> [Your goal] Every line below that carries the word "menjadi" needs to be copied.

====== Given data ======

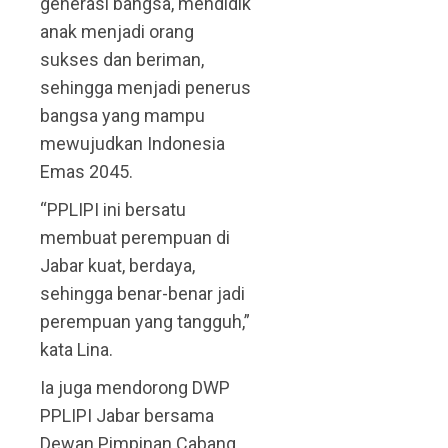
generasi bangsa, mendidik
anak menjadi orang
sukses dan beriman,
sehingga menjadi penerus
bangsa yang mampu
mewujudkan Indonesia
Emas 2045.
“PPLIPI ini bersatu
membuat perempuan di
Jabar kuat, berdaya,
sehingga benar-benar jadi
perempuan yang tangguh,”
kata Lina.
Ia juga mendorong DWP
PPLIPI Jabar bersama
Dewan Pimpinan Cabang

======

> [Response]
anak menjadi orang
sehingga menjadi penerus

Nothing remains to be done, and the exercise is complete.